:: Recorded data ::

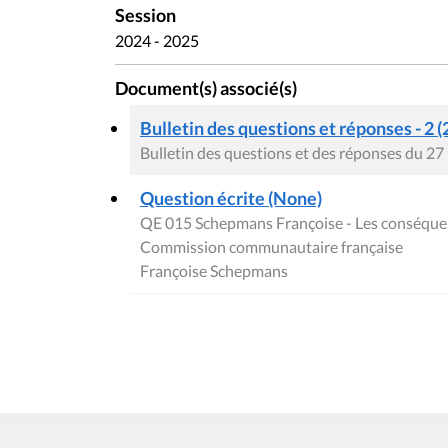
Session
2024 - 2025
Document(s) associé(s)
Bulletin des questions et réponses - 2 (
Bulletin des questions et des réponses du 27
Question écrite (None)
QE 015 Schepmans Françoise - Les conséquence
Commission communautaire française
Françoise Schepmans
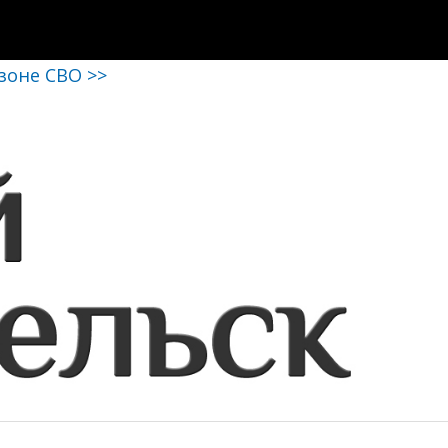
 зоне СВО >>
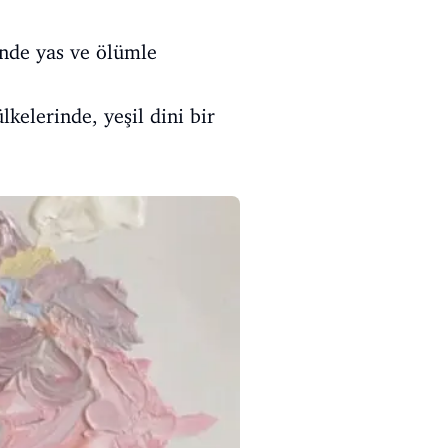
inde yas ve ölümle
lkelerinde, yeşil dini bir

:::

## Assignment
Nothing but lines that contain "Françoise" should appear in the answer. Copy each from the records.

## Written response
QE 015 Schepmans Françoise - Les conséquence
Françoise Schepmans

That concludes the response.